VictoriaMetrics/docs/anomaly-detection/guides/guide-vmanomaly-vmalert.md

528 lines
24 KiB
Markdown

---
weight: 1
sort: 1
title: Anomaly Detection and Alerting Setup
menu:
docs:
parent: "anomaly-detection-guides"
weight: 1
aliases:
- /anomaly-detection/guides/guide-vmanomaly-vmalert.html
- /guides/guide-vmanomaly-vmalert.html
- /gides/vmanomaly-integration.html
- /guides/anomaly-detection-and-alerting-setup.html
---
# Anomaly Detection and Alerting Setup
**Prerequisites**:
- To use *vmanomaly*, part of the enterprise package, a license key is required.

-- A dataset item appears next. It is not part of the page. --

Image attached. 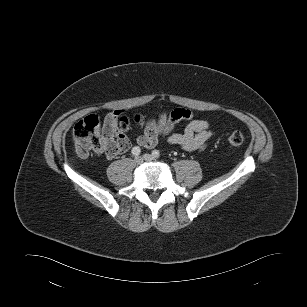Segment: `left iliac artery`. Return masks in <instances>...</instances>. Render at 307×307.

Obtain your key [here](https://victoriametrics.com/products/enterprise/trial/) for this tutorial or for enterprise use.
- In the tutorial, we'll be using the following VictoriaMetrics components:
- [VictoriaMetrics Single-Node](https://docs.victoriametrics.com/Single-server-VictoriaMetrics.html) (v.1.98.0)
- [vmalert](https://docs.victoriametrics.com/vmalert.html) (v.1.98.0)
- [vmagent](https://docs.victoriametrics.com/vmagent.html) (v.1.98.0)
- [Grafana](https://grafana.com/) (v.10.2.1)
- [Docker](https://docs.docker.com/get-docker/) and [Docker Compose](https://docs.docker.com/compose/)
- [Node exporter](https://github.com/prometheus/node_exporter#node-exporter) (v1.7.0) and [Alertmanager](https://prometheus.io/docs/alerting/latest/alertmanager/) (v0.27.0)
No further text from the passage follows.